While many motorists have enjoyed relief at the pump during the winter – the average price per gallon nationally is $2.39; $2.48 in New York as of last week – prices are expected to rise as much as 70 cents per gallon, peaking after the busy Memorial Day weekend, according to AAA.
AAA New York Spokesman Robert Sinclair Jr. said that as refineries begin making the switch toward the end of March and beginning of April, motorists will continue to see prices rise at the pump. Nationally, the average price per gallon has gone up approximately eight cents in the past week, and prices in New York are up nearly 30 cents from a year ago.
“The more complicated formulas for gas used during the summer and distribution involved in different markets makes it more expensive, and we’ve definitely seen prices go up. Those prices are firmly taking hold as we make the switch, and this is only the beginning,” he added. “Come Memorial Day, when people start taking their summer driving vacations, demands will once again cause the price to go up.”
According to the Clean Air Act of 1990, refineries must use cleaner burning blends during the summer, because the heat creates problems involving volatile organic compounds in the gasoline.
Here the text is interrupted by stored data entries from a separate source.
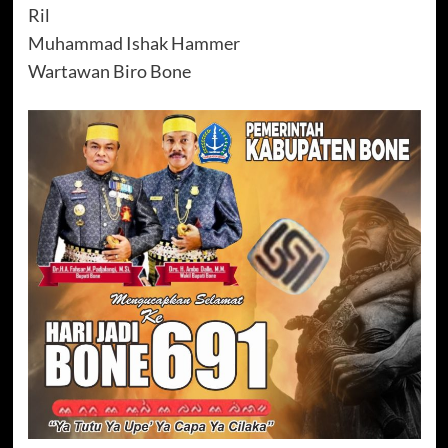
Ril
Muhammad Ishak Hammer
Wartawan Biro Bone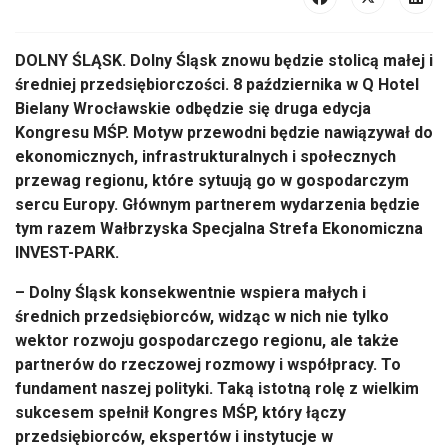
DOLNY ŚLĄSK. Dolny Śląsk znowu będzie stolicą małej i
średniej przedsiębiorczości. 8 października w Q Hotel
Bielany Wrocławskie odbędzie się druga edycja
Kongresu MŚP. Motyw przewodni będzie nawiązywał do
ekonomicznych, infrastrukturalnych i społecznych
przewag regionu, które sytuują go w gospodarczym
sercu Europy. Głównym partnerem wydarzenia będzie
tym razem Wałbrzyska Specjalna Strefa Ekonomiczna
INVEST-PARK.
– Dolny Śląsk konsekwentnie wspiera małych i
średnich przedsiębiorców, widząc w nich nie tylko
wektor rozwoju gospodarczego regionu, ale także
partnerów do rzeczowej rozmowy i współpracy. To
fundament naszej polityki. Taką istotną rolę z wielkim
sukcesem spełnił Kongres MŚP, który łączy
przedsiębiorców, ekspertów i instytucje w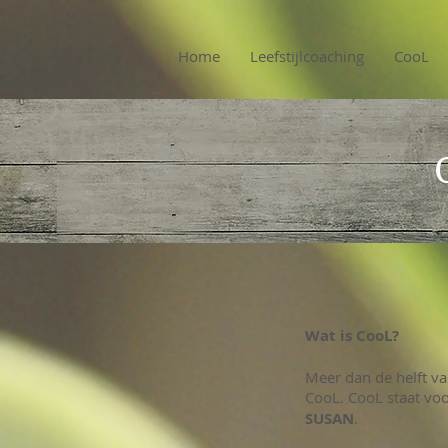
Home
Leefstijlcoaching
CooL
Wat is CooL?
Meer dan de helft v
CooL. CooL staat voo
SUSAN
.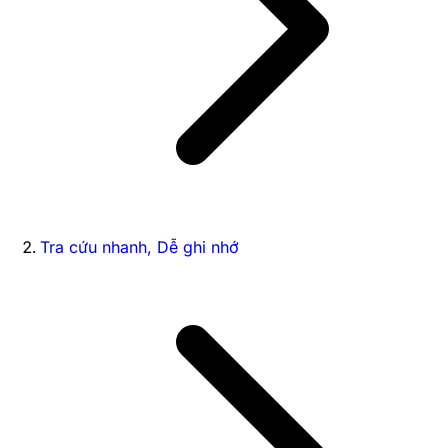
Tra cứu nhanh, Dễ ghi nhớ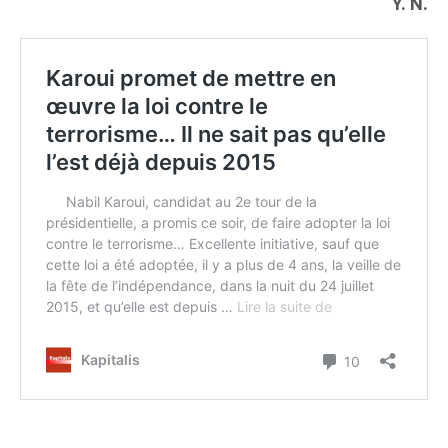
Y. N.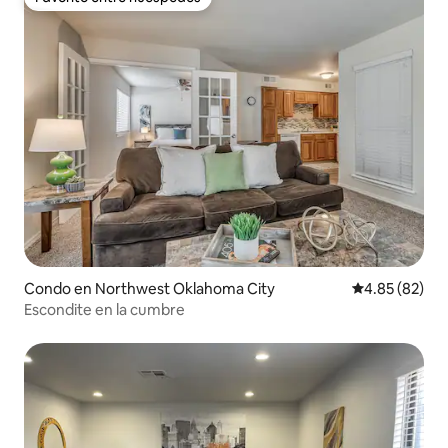
Favorito entre huéspedes
Condo en Northwest Oklahoma City
Calificación p
4.85 (82)
Escondite en la cumbre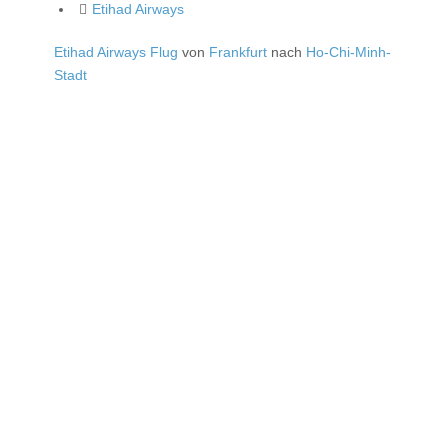
Etihad Airways
Etihad Airways Flug
von
Frankfurt
nach
Ho-Chi-Minh-
Stadt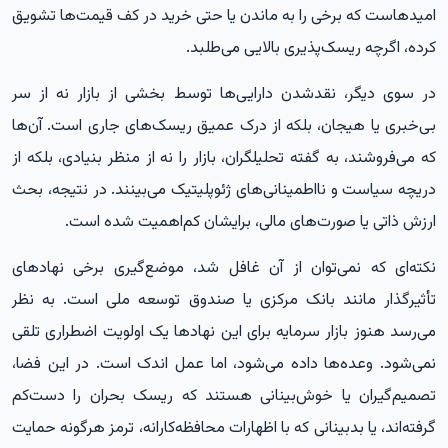
امیدهاست که برخی را به ماندن یا حتی خرید در کف قیمت‌ها تشویق
کرده، اگرچه ریسک‌پذیری بالایی می‌طلبد.
در سوی دیگر، نقدشدن دارایی‌ها توسط بخشی از بازار نه از سر
بی‌خبری یا هیجان، بلکه از درک عمیق ریسک‌های جاری است. آن‌ها
که می‌فروشند، به گفته تحلیلگران، بازار را نه از منظر بنیادی، بلکه از
دریچه سیاست و نااطمینانی‌های ژئوپلیتیک می‌بینند. در نتیجه، بحث
ارزش ذاتی یا صورت‌های مالی، برایشان کم‌اهمیت شده است.
نکته‌ای که نمی‌توان از آن غافل شد، موضع‌گیری برخی نهادهای
تأثیرگذار مانند بانک مرکزی یا صندوق توسعه ملی است. به نظر
می‌رسد هنوز بازار سرمایه برای این نهادها یک اولویت اضطراری تلقی
نمی‌شود. وعده‌ها داده می‌شود، اما عمل اندک است. در این فضا،
تصمیم‌گیران یا خوش‌بینانی هستند که ریسک بحران را دست‌کم
گرفته‌اند، یا بدبینانی که با اظهارات محافظه‌کارانه، ترمز هرگونه حمایت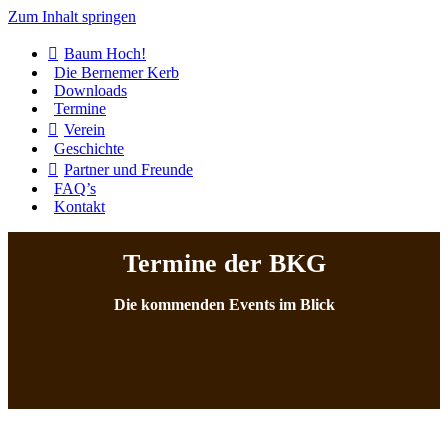
Zum Inhalt springen
Baum Hoch!
Die Bernemer Kerb
Downloads
Termine
Verein
Geschichte
Partner und Freunde
FAQ’s
Kontakt
Termine der BKG
Die kommenden Events im Blick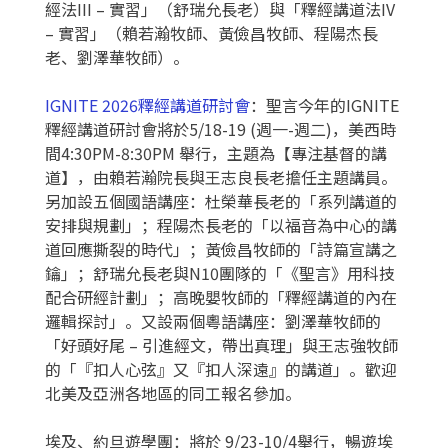
經法III – 實習」（舒瑞允長老）與「釋經講道法IV
– 實習」（賴若瀚牧師、黃儉昌牧師、程陽杰長
老、劉澤華牧師）。
IGNITE 2026釋經講道研討會
：聖言今年的IGNITE
釋經講道研討會將於5/18-19 (週一-週二)，美西時
間4:30PM-8:30PM 舉行，主題為【專注基督的講
道】，由賴若瀚院長與王志良長老擔任主題講員。
另加設五個國語講座：杜榮華長老的「系列講道的
安排與規劃」；程陽杰長老的「以福音為中心的講
道回應撕裂的時代」；黃儉昌牧師的「詩篇宣講之
鑰」；舒瑞允長老與N10團隊的「《聖言》用科技
配合研經計劃」；高晚嬰牧師的「釋經講道的內在
邏輯探討」。又設兩個粵語講座：劉澤華牧師的
「好頭好尾 – 引進經文，帶出真理」與王志強牧師
的「『扣人心弦』又『扣人深遠』的講道」。歡迎
北美及亞洲各地區的同工報名參加。
埃及、約旦遊學團：將於 9/23-10/4舉行，暢遊埃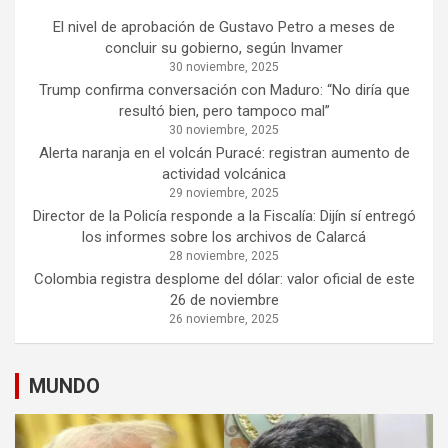
El nivel de aprobación de Gustavo Petro a meses de
concluir su gobierno, según Invamer
30 noviembre, 2025
Trump confirma conversación con Maduro: “No diría que
resultó bien, pero tampoco mal”
30 noviembre, 2025
Alerta naranja en el volcán Puracé: registran aumento de
actividad volcánica
29 noviembre, 2025
Director de la Policía responde a la Fiscalía: Dijín sí entregó
los informes sobre los archivos de Calarcá
28 noviembre, 2025
Colombia registra desplome del dólar: valor oficial de este
26 de noviembre
26 noviembre, 2025
MUNDO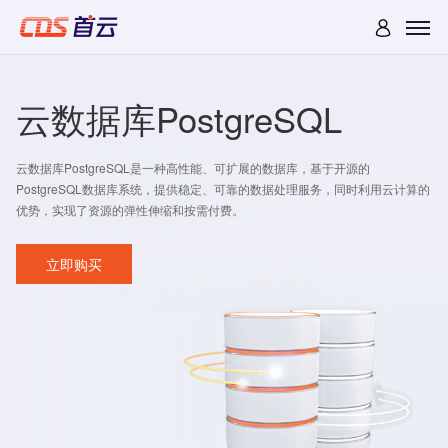
云数据库PostgreSQL
云数据库PostgreSQL是一种高性能、可扩展的数据库，基于开源的
PostgreSQL数据库系统，提供稳定、可靠的数据处理服务，同时利用云计算的
优势，实现了资源的弹性伸缩和按需付费。
立即购买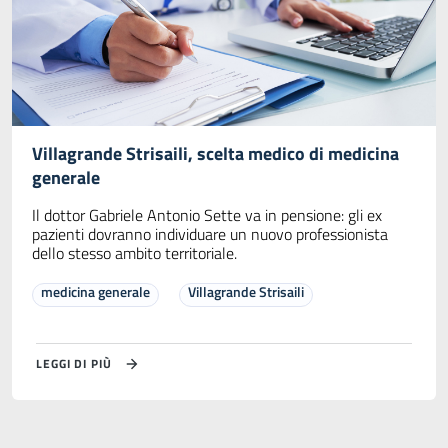
Villagrande Strisaili, scelta medico di medicina
generale
Il dottor Gabriele Antonio Sette va in pensione: gli ex
pazienti dovranno individuare un nuovo professionista
dello stesso ambito territoriale.
medicina generale
Villagrande Strisaili
LEGGI DI PIÙ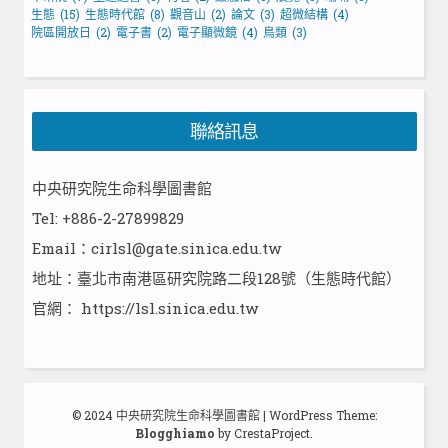
生態
(15)
生態時代館
(8)
觀音山
(2)
論文
(3)
超微結構
(4)
院區開放日
(2)
電子書
(2)
電子顯微鏡
(4)
鳥類
(3)
聯絡訊息
中央研究院生命科學圖書館
Tel: +886-2-27899829
Email：cirlsl@gate.sinica.edu.tw
地址：臺北市南港區研究院路二段128號（生態時代館）
官網：
https://lsl.sinica.edu.tw
© 2024 中央研究院生命科學圖書館
|
WordPress Theme:
Blogghiamo
by CrestaProject.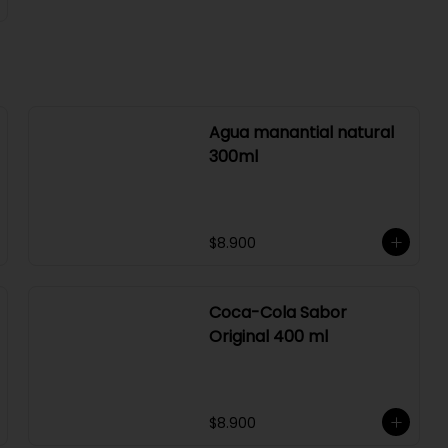
Agua manantial natural
300ml
$8.900
Coca-Cola Sabor
Original 400 ml
$8.900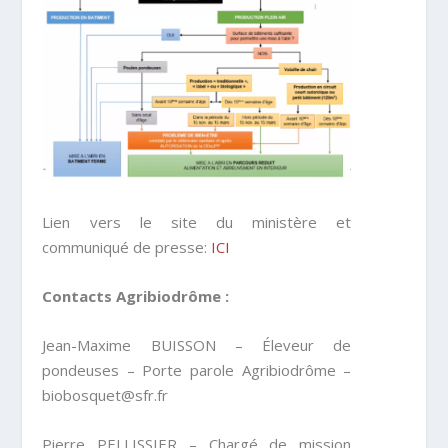
Lien vers le site du ministère et
communiqué de presse:
ICI
Contacts Agribiodrôme :
Jean-Maxime BUISSON – Éleveur de
pondeuses – Porte parole Agribiodrôme –
biobosquet@sfr.fr
Pierre PELLISSIER – Chargé de mission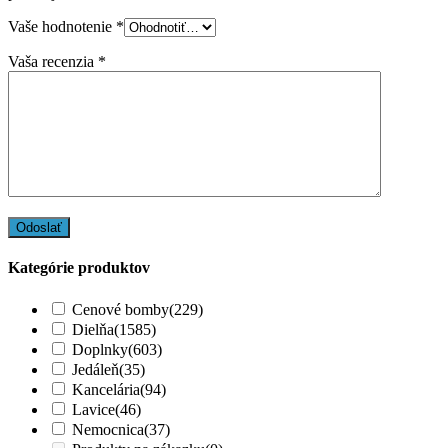
Vaše hodnotenie
*
Vaša recenzia
*
Kategórie produktov
Cenové bomby
(229)
Dielňa
(1585)
Doplnky
(603)
Jedáleň
(35)
Kancelária
(94)
Lavice
(46)
Nemocnica
(37)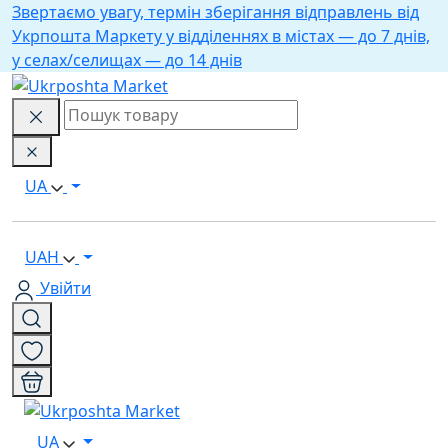
Звертаємо увагу, термін зберігання відправлень від
Укрпошта Маркету у відділеннях в містах — до 7 днів,
у селах/селищах — до 14 днів
UA
UAH
Увійти
UA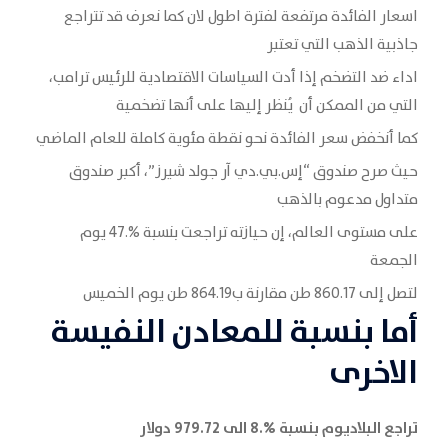
اسعار الفائدة مرتفعة لفترة اطول لان كما نعرف قد تتراجع
جاذبية الذهب التي تعتبر
اداء ضد التضخم إذا أدت السياسات الاقتصادية للرئيس ترامب،
التي من الممكن أن يُنظر إليها على أنها تضخمية
كما أنخفض سعر الفائدة نحو نقطة مئوية كاملة للعام الماضي
حيث صرح صندوق “إس.بي.دي آر جولد شيرز”، أكبر صندوق
متداول مدعوم بالذهب
على مستوى العالم، إن حيازته تراجعت بنسبة %.47 يوم
الجمعة
لتصل إلى 860.17 طن مقارنة ب864.19 طن يوم الخميس
أما بنسبة للمعادن النفيسة
الاخرى
تراجع البلاديوم بنسبة %.8 الى 979.72 دولار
The summer blend of fuel has many heavy metals removed, detergents added and has a lower vapor pressure.
“All of these extra things that refineries have to do (during the summer) make it more complicated to refine, and it becomes more complicated to distribute,” Sinclair said. “As the demand continues to rise, so too will prices.”
Sinclair noted that national and international politics have had a minimal impact on the average price per gallon, but said that after the missile strike on Syria last week, crude oil prices saw a tick of an increase in price.
“There was a bump in crude oil by about 50 or 60 cents per barrel, because there was no real impact on production or transportation,” he said. “It was just the fear that something could happen and things could escalate or lead to a disruption to supply in the region that makes the price go up.”